# REQUIRED ACTION
Your answer should be every line below that includes the word "Fußball".

(Dataset entries)
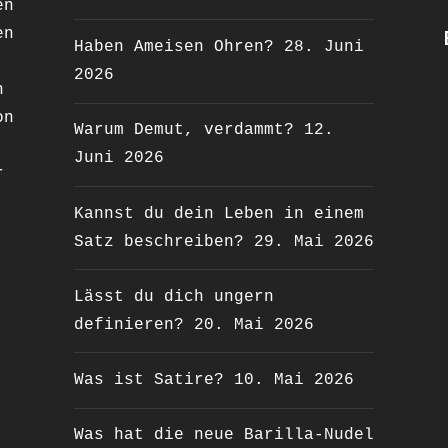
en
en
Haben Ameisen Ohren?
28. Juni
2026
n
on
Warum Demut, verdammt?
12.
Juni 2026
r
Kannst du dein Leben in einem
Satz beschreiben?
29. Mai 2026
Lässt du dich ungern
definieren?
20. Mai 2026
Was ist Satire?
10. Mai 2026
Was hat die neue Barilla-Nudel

* * *

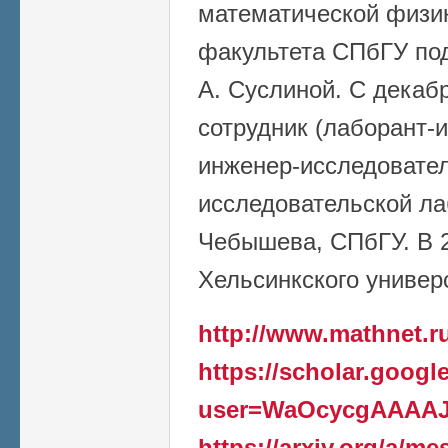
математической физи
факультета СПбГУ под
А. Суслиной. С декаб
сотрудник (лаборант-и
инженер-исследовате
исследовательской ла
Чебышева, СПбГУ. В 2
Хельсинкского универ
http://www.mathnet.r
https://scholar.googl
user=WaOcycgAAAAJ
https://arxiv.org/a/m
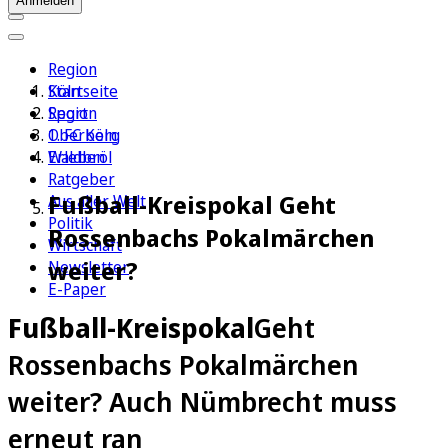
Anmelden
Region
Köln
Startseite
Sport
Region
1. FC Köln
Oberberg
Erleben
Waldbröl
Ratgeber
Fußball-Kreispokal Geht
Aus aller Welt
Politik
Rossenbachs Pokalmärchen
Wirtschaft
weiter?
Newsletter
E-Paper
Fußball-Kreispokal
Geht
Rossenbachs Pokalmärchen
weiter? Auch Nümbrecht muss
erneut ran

# WRITTEN RESPONSE
Fußball-Kreispokal Geht
Fußball-Kreispokal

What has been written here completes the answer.